Mia Hubert, Peter J. Rousseeuw and Wannes Van den Bossche Department of Mathematics, KU Leuven, Belgium
Multivariate data are typically represented by a rectangular matrix (table) in which the rows are the objects (cases) and the columns are the variables (measurements). When there are many variables one often reduces the dimension by principal component analysis (PCA), which in its basic form is not robust to outliers. Much research has focused on handling rowwise outliers, i.e. rows that deviate from the majority of the rows in the data (for instance, they might belong to a diff t population). In recent years also cellwise outliers are receiving attention. These are suspicious cells (entries) that can occur anywhere in the table. Even a relatively small proportion of outlying cells can contaminate over half the rows, which causes rowwise robust methods to break down (Alqallaf et al., 2009).
In this paper a new PCA method is constructed which combines the strengths of two existing robust methods, DetectDeviatingCells (Rousseeuw and Van den Bossche, 2019) and ROBPCA, in order to be robust against both cellwise and rowwise outliers. At the same time, the algorithm can cope with missing values.

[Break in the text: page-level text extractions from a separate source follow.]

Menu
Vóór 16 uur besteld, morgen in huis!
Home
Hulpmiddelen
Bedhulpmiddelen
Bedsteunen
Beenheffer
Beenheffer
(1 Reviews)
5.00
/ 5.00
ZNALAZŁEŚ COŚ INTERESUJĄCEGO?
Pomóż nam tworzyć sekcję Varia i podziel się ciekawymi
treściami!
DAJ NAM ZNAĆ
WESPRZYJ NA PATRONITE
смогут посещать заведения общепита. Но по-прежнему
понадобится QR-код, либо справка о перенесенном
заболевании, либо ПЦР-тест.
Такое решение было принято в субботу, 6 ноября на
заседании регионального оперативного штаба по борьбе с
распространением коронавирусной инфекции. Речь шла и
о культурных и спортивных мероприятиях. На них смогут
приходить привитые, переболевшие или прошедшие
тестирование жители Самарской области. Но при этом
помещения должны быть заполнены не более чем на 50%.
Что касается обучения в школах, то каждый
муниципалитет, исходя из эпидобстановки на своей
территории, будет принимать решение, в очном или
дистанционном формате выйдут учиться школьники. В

As of yet it is the only PCA method that can deal with all three problems simultaneously. Its name MacroPCA stands for PCA allowing for Missings And Cellwise & Rowwise Outliers. Several simulations and real data sets illustrate its robustness. New residual maps are introduced, which help to determine which variables are responsible for the outlying behavior. The method is well-suited for online process control. The function MacroPCA has been incorporated in the R package cellWise (Raymaekers et al., 2019), which also contains a vignette with real data examples.

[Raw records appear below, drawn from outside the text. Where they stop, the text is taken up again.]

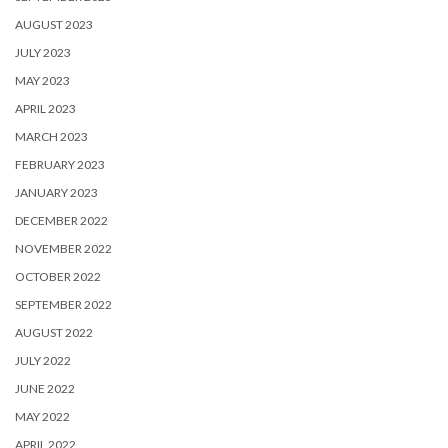
AUGUST 2023
JULY 2023
MAY 2023
APRIL 2023
MARCH 2023
FEBRUARY 2023
JANUARY 2023
DECEMBER 2022
NOVEMBER 2022
OCTOBER 2022
SEPTEMBER 2022
AUGUST 2022
JULY 2022
JUNE 2022
MAY 2022
APRIL 2022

Alqallaf, F., Van Aelst, S., Yohai, V., and Zamar, R.H. (2009), Propagation of outliers in multivariate data, The Annals of Statistics, 37, 311–331.
Raymaekers, J., Rousseeuw, P.J., Van den Bossche, W., and Hubert, M. (2019). cellWise: Analyzing Data with Cellwise Outliers. R package, CRAN.
Rousseeuw, P.J., and Van den Bossche, W. (2019). Detecting Deviating Data Cells. Technometrics, 60, 123–145.